Soon after her return from a business trip to Hong Kong, Beth Emhoff dies from what is a flu or some other type of infection. Her young son dies later the same day. Her husband Mitch however seems immune. Thus begins the spread of a deadly infection. For doctors and administrators at the U.S. Centers for Disease Control, several days pass before anyone realizes the extent or gravity of this new infection. They must first identify the type of virus in question and then find a means of combating it, a process that will likely take several months. As the contagion spreads to millions of people worldwide, societal order begins to break down as people panic.

Written by garykmcd

FILM:
http://www.imdb.com/title/tt1598778/
Butrflynet
 
  1  
Reply Fri 16 Mar, 2012 01:15 pm
@BumbleBeeBoogie,
The Robin Cook book is an entirely different story. He is becoming a favorite author replacement for Michael Crichton's genre of books. His writing skills aren't on par with Crichton's.

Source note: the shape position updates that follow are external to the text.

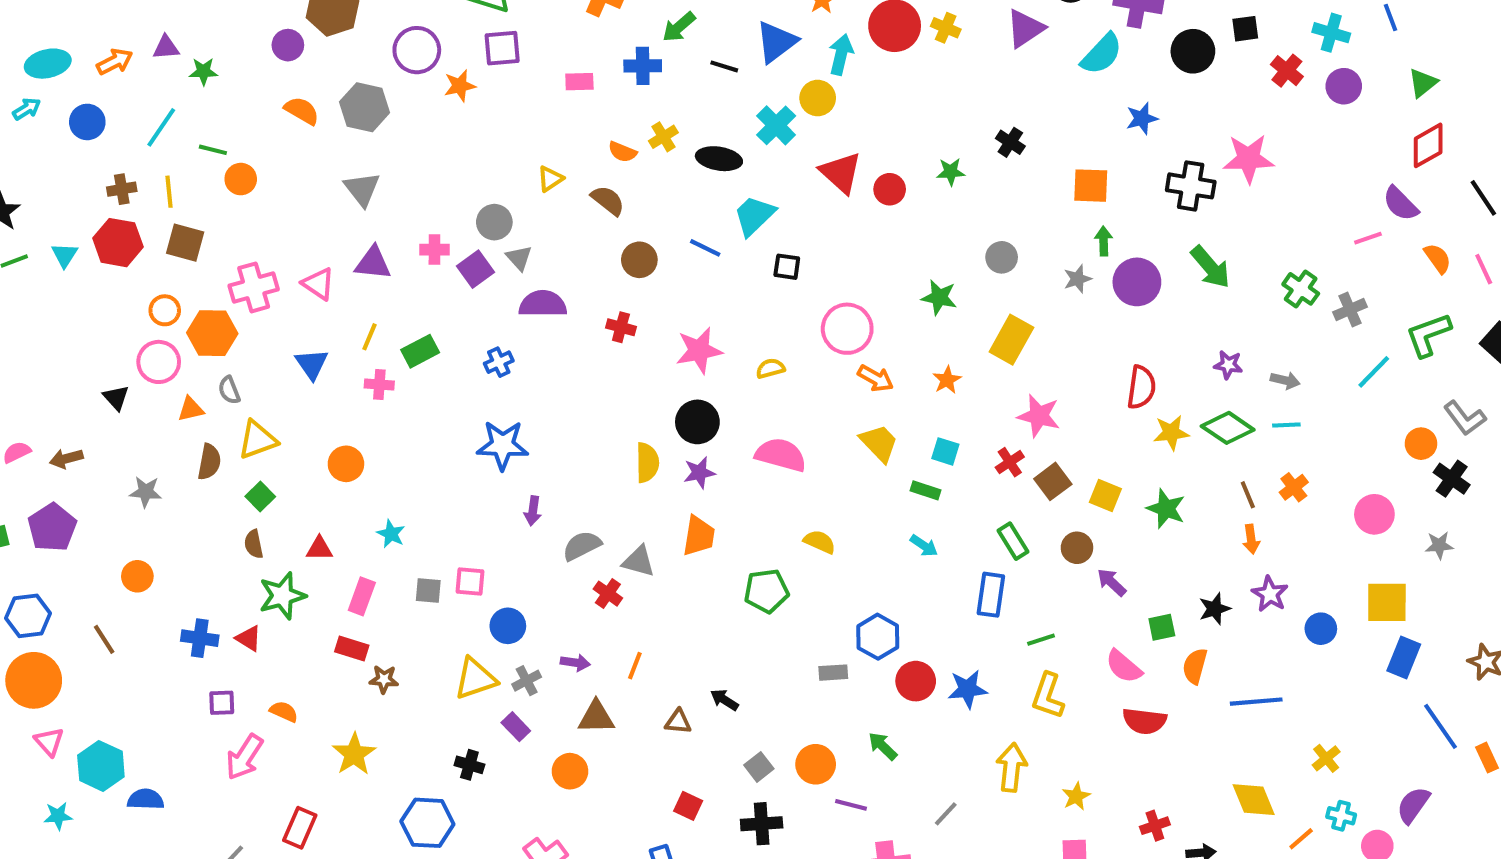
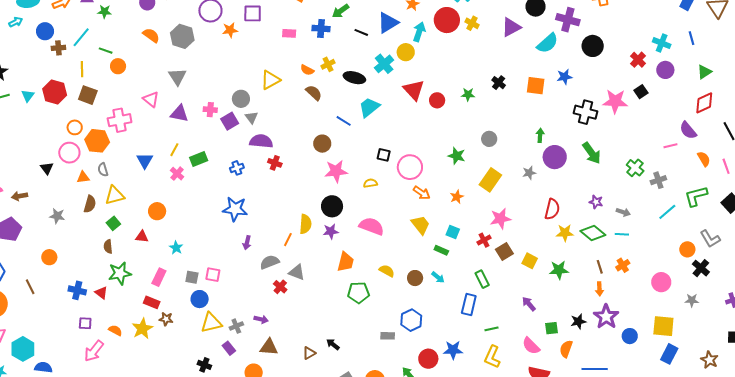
black square: (1245, 29) -> (641, 92), moved, turned -32
yellow triangle: (550, 179) -> (270, 80), size x1.5
orange square: (1091, 186) -> (536, 86), moved
brown cross: (122, 189) -> (58, 48), moved
brown semicircle: (608, 200) -> (314, 93), moved
brown circle: (639, 260) -> (322, 144), moved
black square: (787, 267) -> (384, 155), moved
gray star: (1077, 279) -> (529, 173), moved
pink triangle: (318, 284) -> (151, 99), moved
red cross: (621, 327) -> (275, 163), moved
pink cross: (379, 385) -> (177, 174), turned 32
pink star: (1039, 416) -> (500, 219), turned -30
green star: (1166, 509) -> (559, 270), turned -30
orange trapezoid: (699, 536) -> (346, 262), moved
red triangle: (319, 548) -> (142, 237), moved
brown circle: (1077, 548) -> (415, 278), moved
purple star: (1270, 594) -> (606, 317), size x1.4
blue circle: (508, 626) -> (200, 299), moved
orange line: (635, 666) -> (288, 240), moved
red circle: (916, 681) -> (428, 359), moved
brown triangle: (678, 722) -> (309, 353), turned -40
yellow star: (354, 754) -> (142, 329), moved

http://ecx.images-amazon.com/images/I/51xJgUL6uBL._BO2,204,203,200_PIsitb-sticker-arrow-click,TopRight,35,-76_AA300_SH20_OU01_.jpg

http://www.amazon.com/Contagion-Robin-Cook/dp/0425155943

Quote:
When not one but three different extremely rare diseases kill several patients at a New York hospital, forensic pathologist Jack Stapleton suspects it's more than just coincidence. He thinks there's a connection between the appearance of the mysterious microbes responsible for the deaths and the HMO that owns the hospital--the same HMO that once destroyed his flourishing medical practice. Is Americare deliberately killing off its sickest patients--those who cost the most money to treat? Or is there an even more sinister motive behind the strange goings-on at Manhattan General, not to mention the attempts on Jack's life? And what is beautiful Terese Hagen, the hard-driving creative director of a Madison Avenue ad agency, doing in the middle of this slightly muddled, but still engrossing, tale of greed, medicine, and mayhem? Like Michael Crichton, whose Andromeda Strain remains the classic in the genre, Cook is sometimes heavy-handed when it comes to character development, and his fulminations about the dangers of managed care often get in the way of the plot. Still, Contagion will make you think twice about taking your next case of flu to the ER instead of your own bed.
roger
 
  1  
Reply Fri 16 Mar, 2012 01:56 pm
@Butrflynet,
I just finished Crichton's Micro. He has done much better, but I do understand it was completed after his death.
0 Replies
 
edgarblythe
 
  1  
Reply Fri 16 Mar, 2012 03:52 pm
I buy most of my groceries at HEB. They told a reporter yesterday that they do not use the slime. In the same report, Walmart refused to answer the question.
ossobuco
 
  1  
Reply Fri 16 Mar, 2012 04:04 pm
@edgarblythe,
I posted years ago, as ehBeth mentioned, to be safer, have a good butcher grind the beef. I think that was on a Robert Gentel thread. I can understand companies using the ammonia waft. I can also understand just using, uh, non exterior beef.
0 Replies
 
jcboy
 
  1  
Reply Sat 31 Mar, 2012 10:45 am
I saw something about pink slime on ABC World News a few nights ago. I wanted to slap the Mustache Man. (Terry Branstad?) And Rick Perry's just too dumb to slap. I feel kinda sorry for him.

My common sense tells me to eat food as natural as possible. Pink slime? No thanks.